Public investment rose 3.3% to MAD 73 billion by September, driving infrastructure development. Foreign direct investment surged by 43.4%, reflecting growing investor confidence, while business loans for equipment purchases grew 21.5%.

The construction sector benefited from this momentum, recording a 6.5% increase in value added and a 10.6% rise in cement sales by September. Exports also grew by 3.8%, led by phosphates (up 21.1%), agriculture, agro-industry, and aeronautics. However, imports expanded by 8.4%, widening the trade deficit by 15.5%.

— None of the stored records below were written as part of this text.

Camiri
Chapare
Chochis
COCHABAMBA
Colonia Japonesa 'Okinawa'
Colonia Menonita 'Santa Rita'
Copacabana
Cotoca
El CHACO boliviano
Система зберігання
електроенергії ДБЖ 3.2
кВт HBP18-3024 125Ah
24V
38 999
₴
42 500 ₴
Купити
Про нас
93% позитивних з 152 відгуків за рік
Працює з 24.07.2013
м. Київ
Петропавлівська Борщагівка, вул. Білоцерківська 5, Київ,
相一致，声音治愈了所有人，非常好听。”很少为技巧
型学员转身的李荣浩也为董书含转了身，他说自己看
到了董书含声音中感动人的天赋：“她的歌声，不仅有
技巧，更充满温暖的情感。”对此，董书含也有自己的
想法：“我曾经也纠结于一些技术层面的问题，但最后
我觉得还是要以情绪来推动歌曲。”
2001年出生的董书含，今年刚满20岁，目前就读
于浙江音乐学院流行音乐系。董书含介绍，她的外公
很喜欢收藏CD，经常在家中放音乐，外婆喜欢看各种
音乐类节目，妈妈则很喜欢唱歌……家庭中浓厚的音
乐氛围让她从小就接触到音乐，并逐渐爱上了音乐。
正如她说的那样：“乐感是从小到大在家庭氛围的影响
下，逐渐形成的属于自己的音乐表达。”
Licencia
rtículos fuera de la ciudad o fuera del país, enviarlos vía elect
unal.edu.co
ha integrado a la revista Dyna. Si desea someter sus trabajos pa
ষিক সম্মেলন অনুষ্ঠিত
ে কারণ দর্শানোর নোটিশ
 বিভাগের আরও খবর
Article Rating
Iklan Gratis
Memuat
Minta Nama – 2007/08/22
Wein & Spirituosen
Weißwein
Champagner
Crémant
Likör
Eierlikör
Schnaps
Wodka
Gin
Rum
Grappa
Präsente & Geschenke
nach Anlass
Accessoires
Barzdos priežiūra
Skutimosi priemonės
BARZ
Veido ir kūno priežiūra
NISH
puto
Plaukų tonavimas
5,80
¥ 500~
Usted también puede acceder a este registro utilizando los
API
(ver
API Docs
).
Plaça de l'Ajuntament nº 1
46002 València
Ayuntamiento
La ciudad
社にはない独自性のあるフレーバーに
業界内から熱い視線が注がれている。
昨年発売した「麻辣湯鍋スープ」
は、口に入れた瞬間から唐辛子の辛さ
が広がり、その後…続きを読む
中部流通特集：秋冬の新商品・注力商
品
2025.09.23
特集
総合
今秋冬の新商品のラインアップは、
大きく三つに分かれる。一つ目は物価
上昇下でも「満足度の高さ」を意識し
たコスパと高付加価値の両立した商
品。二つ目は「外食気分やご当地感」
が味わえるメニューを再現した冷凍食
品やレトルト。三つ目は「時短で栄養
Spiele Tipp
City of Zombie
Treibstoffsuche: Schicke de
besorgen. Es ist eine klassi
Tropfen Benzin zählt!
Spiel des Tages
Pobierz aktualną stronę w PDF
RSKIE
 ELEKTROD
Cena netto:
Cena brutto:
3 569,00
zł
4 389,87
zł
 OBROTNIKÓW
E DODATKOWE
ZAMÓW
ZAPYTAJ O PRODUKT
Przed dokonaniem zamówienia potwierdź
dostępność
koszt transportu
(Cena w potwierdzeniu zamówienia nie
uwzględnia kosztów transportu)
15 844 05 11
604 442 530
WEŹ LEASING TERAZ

Challenges to sustained growth

Despite the positive trends, fiscal pressures persist. By September, the budget deficit had widened to MAD 52.8 billion, compared to MAD 35.6 billion a year earlier. Government spending rose by 17%, driven by public investments, social programs, and subsidies, while revenue increased by 12.7%.

The DEPF report highlights the need for careful fiscal and resource management. As the economy adapts to global uncertainties, long-term resilience will depend on addressing water shortages, improving climate adaptation, and maintaining balanced public finances.

A cautiously optimistic outlook

Morocco’s economy is gradually normalizing after years of disruption. Growth in agriculture, manufacturing, and tourism, up 14% in arrivals and 10% in overnight stays, has fueled optimism. Meanwhile, the Casablanca stock market surged 29% since December 2024, reflecting renewed confidence.

However, the DEPF emphasizes that Morocco’s recovery hinges on navigating external pressures and addressing structural challenges, ensuring that progress achieved in 2025 leads to sustained economic stability.